"Meretrix."

150K 4.6K 37.5K
                                    

Merhabalar.

Baştan yapmam gereken iki uyarı var.

1: bu amına koyduğumun oneshotu tam 22.924 kelime. Bu yüzden ya mola vererek okuyun, ya da geniş bir zamanda. Elinize kahvenizi alıp okuyabileceğiniz kadar uzun bir oneshot, neredeyse 4-5 needy bölümü uzunluğunda.

2: Olaylar gelişirken sıradan şeyler olmuyor, arada sexting, callsex, handjob gibi şeyler olduğu için atlamadan anlayarak okuyun.

Okurken dinleyebilmeniz için Spotify'da "disperdam te" adında bir çalma listesi oluşturdum, seksi şarkılar içeriyor, linki şu anda panomda, Instagram hikayemde (mizeleia_mm) var isteyene atabilirim de. İyi okumalar dilerim şimdiden.

Yorum yapmanızı istiyorum, yorum yapın, yapabildiğiniz kadar yapın. Çünkü gerçekten ne düşündüğünüzü ve hissettiğinizi merak ediyorum, bilmeme izin verin.

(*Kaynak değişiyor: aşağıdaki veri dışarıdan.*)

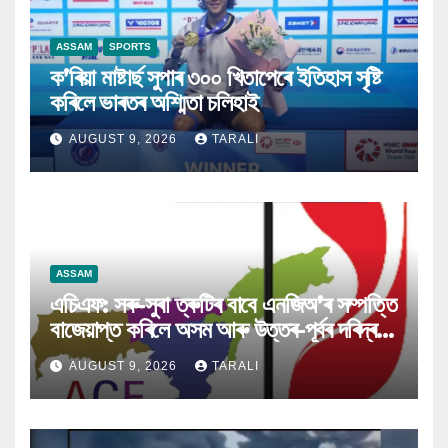
ASSAM
SPORTS
ক’ৰিয়া মাষ্টাৰ্ছ সুপাৰ ৩০০ খিতাপেৰে ইতিহাস সৃষ্টি
কৰিলে ভাৰতৰ অশ্মিতা চলিহাই
AUGUST 9, 2026
TARALI
ASSAM
এচিএফ: সৰু-সুৰা ত্ৰুটিৰ বাবে এনজিঅ’ৰ সম্পত্তি
বাজেয়াপ্ত কৰিলে অসম আৰু উত্তৰ-পূৰ্বৰ দৰিদ্ৰই
ক্ষতিগ্ৰস্ত হ’ব
AUGUST 9, 2026
TARALI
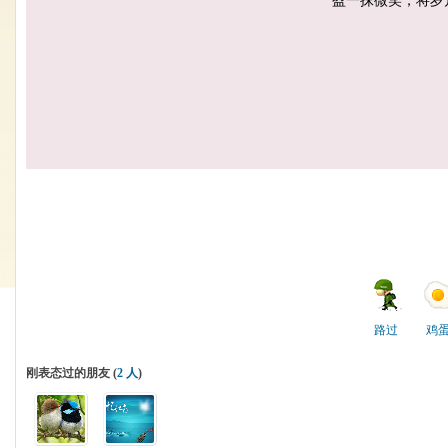
盈一抹微笑，将岁
路过
鸡
刚表态过的朋友 (
2 人
)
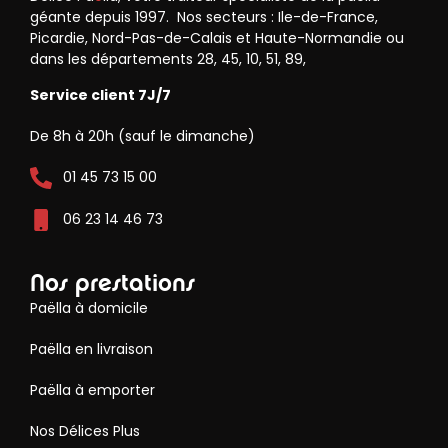
géante depuis 1997. Nos secteurs : Ile-de-France,
Picardie, Nord-Pas-de-Calais et Haute-Normandie ou
dans les départements 28, 45, 10, 51, 89,
Service client 7J/7
De 8h à 20h (sauf le dimanche)
01 45 73 15 00
06 23 14 46 73
Nos prestations
Paëlla à domicile
Paëlla en livraison
Paëlla à emporter
Nos Délices Plus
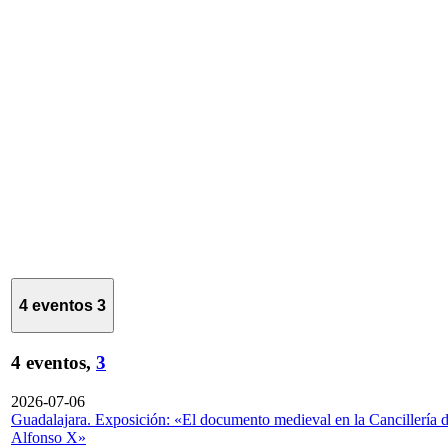
4 eventos
3
4 eventos,
3
2026-07-06
Guadalajara. Exposición: «El documento medieval en la Cancillería 
Alfonso X»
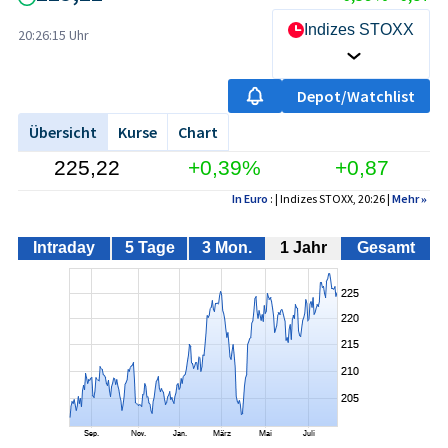
Indizes STOXX
20:26:15 Uhr
Depot/Watchlist
Übersicht
Kurse
Chart
225,22
+0,39%
+0,87
In Euro
: | Indizes STOXX, 20:26 |
Mehr
»
Intraday
5 Tage
3 Mon.
1 Jahr
Gesamt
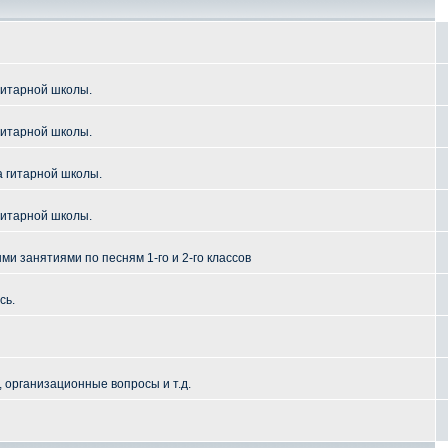
гитарной школы.
гитарной школы.
а гитарной школы.
гитарной школы.
и занятиями по песням 1-го и 2-го классов
сь.
 организационные вопросы и т.д.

Kontrol etmeye aşırı üşendim, herhangi bir yazım hatası varsa kusura bakmayın 23klık şeyi tekrar okuyamazdım. Görmezden gelin rica ediyorum.

Sizi maviliyorum.

Miyav.

Jeon Jungkook.

İki kelime, üç heceden oluşan toplamda on iki harf olan bu ismin bana yaptığı şeylerş kitaplara sığdıramazdım. Nefessiz kalırdım eğer anlatmak isteseydim. Ben, ben olmazdım ve kimsesiz kalırdım. Dünyanın sonu gelirdi ama ben yine bitiremezdim anlatmayı. Sahnedeki o duruşunun, baldırlarını okşayışının, göğsünün ortasına kadar açık olan gömleğinin her dönüşünde biraz olsun göğüs uçlarını gösteriyor oluşunun kasıklarıma, bacak arama ve zihnime hiç iyi gelmediği çok aşikârdı.

Ah, benden rüyalarımı çalar, kasıklarıma ağrı olurdu. O giydiği kıyafetler ölüm fermanım, yanlarını kazıtmış olduğu uzun saçları ise celladım olurdu. Ben, öyle kirli hayallere sahiptim ki onun hakkında eğer bilseydi saniye düşünmeden sertçe, nefes alamayacağım kadar sertçe becerirdi beni.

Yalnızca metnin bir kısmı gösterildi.